= National Nuclear Data Center =

The National Nuclear Data Center is an organization based in the Brookhaven National Laboratory that acts as a repository for data regarding nuclear chemistry, such as nuclear structure, decay, and reaction data, as well as historical information regarding previous experiments and literature. According to the ResearchGATE scientific network, "The National Nuclear Data Center NNDC collects, evaluates, and disseminates nuclear physics data for basic nuclear research and applied nuclear technologies." The current Center Head is David Brown.

==History==

The predecessor group to the NNDC was founded in 1951 when a group known as the Brookhaven Neutron Cross Section Compilation Group was formed at the Brookhaven National Laboratory. In 1955 this group published the reference book "BNL-325," which had to do with the cross-sections of neutrons. After being renamed the Sigma Center, the group was moved to the Reactor Physics Division of the Nuclear Engineering Department in the Brookhaven Lab in 1960. At around that time, the Cross Section Evaluation Group was formed in the same division, and the two groups worked closely together and shared support personnel. In 1964, nuclear theorist Charles Porter, head of the Cross Section Evaluation Group, died, and John Stehn, head of the Sigma Center, ended up becoming the acting head of both the Sigma Center and the Group.

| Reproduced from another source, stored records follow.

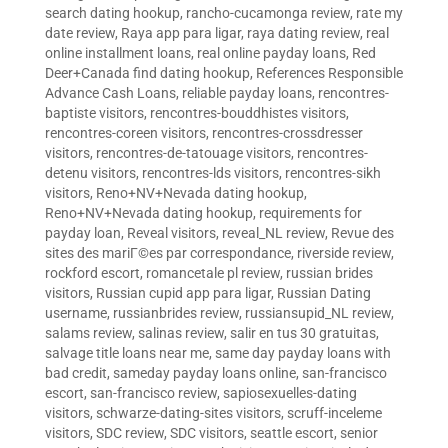
search dating hookup
,
rancho-cucamonga review
,
rate my
date review
,
Raya app para ligar
,
raya dating review
,
real
online installment loans
,
real online payday loans
,
Red
Deer+Canada find dating hookup
,
References Responsible
Advance Cash Loans
,
reliable payday loans
,
rencontres-
baptiste visitors
,
rencontres-bouddhistes visitors
,
rencontres-coreen visitors
,
rencontres-crossdresser
visitors
,
rencontres-de-tatouage visitors
,
rencontres-
detenu visitors
,
rencontres-lds visitors
,
rencontres-sikh
visitors
,
Reno+NV+Nevada dating hookup
,
Reno+NV+Nevada dating hookup
,
requirements for
payday loan
,
Reveal visitors
,
reveal_NL review
,
Revue des
sites des mariГ©es par correspondance
,
riverside review
,
rockford escort
,
romancetale pl review
,
russian brides
visitors
,
Russian cupid app para ligar
,
Russian Dating
username
,
russianbrides review
,
russiansupid_NL review
,
salams review
,
salinas review
,
salir en tus 30 gratuitas
,
salvage title loans near me
,
same day payday loans with
bad credit
,
sameday payday loans online
,
san-francisco
escort
,
san-francisco review
,
sapiosexuelles-dating
visitors
,
schwarze-dating-sites visitors
,
scruff-inceleme
visitors
,
SDC review
,
SDC visitors
,
seattle escort
,
senior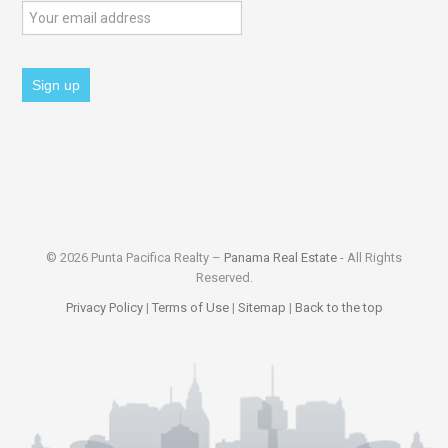
© 2026 Punta Pacifica Realty –
Panama Real Estate
- All Rights
Reserved.
Privacy Policy
|
Terms of Use
|
Sitemap
|
Back to the top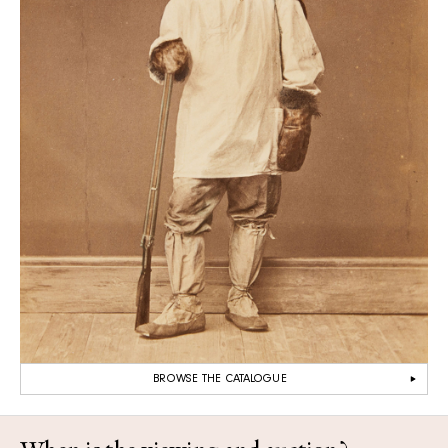
BROWSE THE CATALOGUE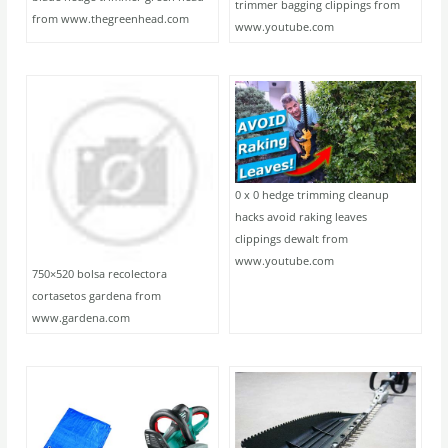
trimmer bagging clippings from
from www.thegreenhead.com
www.youtube.com
0 x 0 hedge trimming cleanup
hacks avoid raking leaves
clippings dewalt from
www.youtube.com
750×520 bolsa recolectora
cortasetos gardena from
www.gardena.com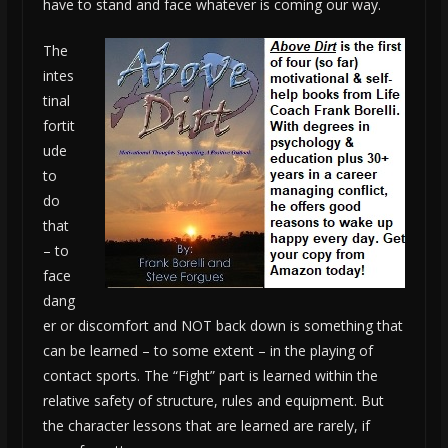
have to stand and face whatever is coming our way.
The
intes
tinal
fortit
ude
to
do
that
– to
face
dang
er or discomfort and NOT back down is something that
can be learned – to some extent – in the playing of
contact sports. The “Fight” part is learned within the
relative safety of structure, rules and equipment. But
the character lessons that are learned are rarely, if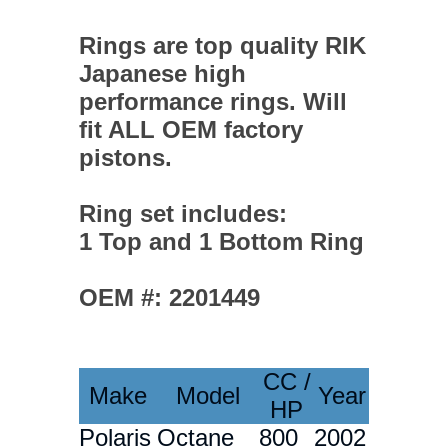
Rings are top quality RIK
Japanese high
performance rings. Will
fit ALL OEM factory
pistons.
Ring set includes:
1 Top and 1 Bottom Ring
OEM #: 2201449
CC /
Make
Model
Year
HP
Polaris
Octane
800
2002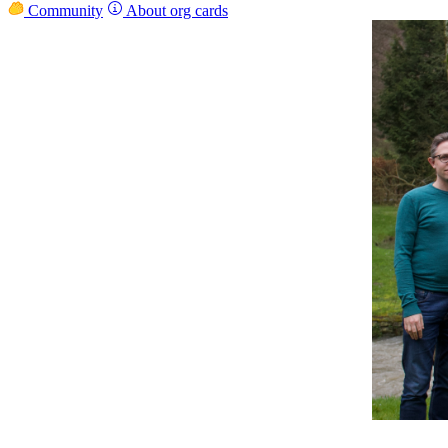
Community
About org cards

1967 saw the two groups merge into the National Neutron Cross Section Center (NNCSC), with Sol Pearlstein as acting director, officially being appointed Director of the NNCSC in 1968. In 1977, the Center was given the additional responsibility for nuclear structure and decay data by the Energy Research and Development Administration (ERDA), the predecessor of the Department of Energy, and its name was then changed to the National Nuclear Data Center. Charles Dunford served as Center Head from 1992 to 2002, with the exception of a two-year leave of absence (1993-1995) when he served as Section Head for the International Atomic Energy Agency (IAEA) Nuclear Data Section. During his leave of absence Mulki Bhat was named Acting Center Head. Since then, the head has been succeeded by Pavel Oblozinskiy, Michal Herman and then Alejandro Sonzogni and David Brown.

==Present activities==
The NNDC carries out its original mission of nuclear physics and nuclear chemistry data storage, evaluation and dissemination to this day. This data is to be used "for basic nuclear research, applied nuclear technologies including energy, shielding, medical and homeland security." In 2004, the NNDC began a modernization program which consisted of digitization of data and offering new web services. As part of the program, the Center has upgraded to Linux-based data storage and computing platforms, as well as implementing the additional use of Java and Sybase relational database software.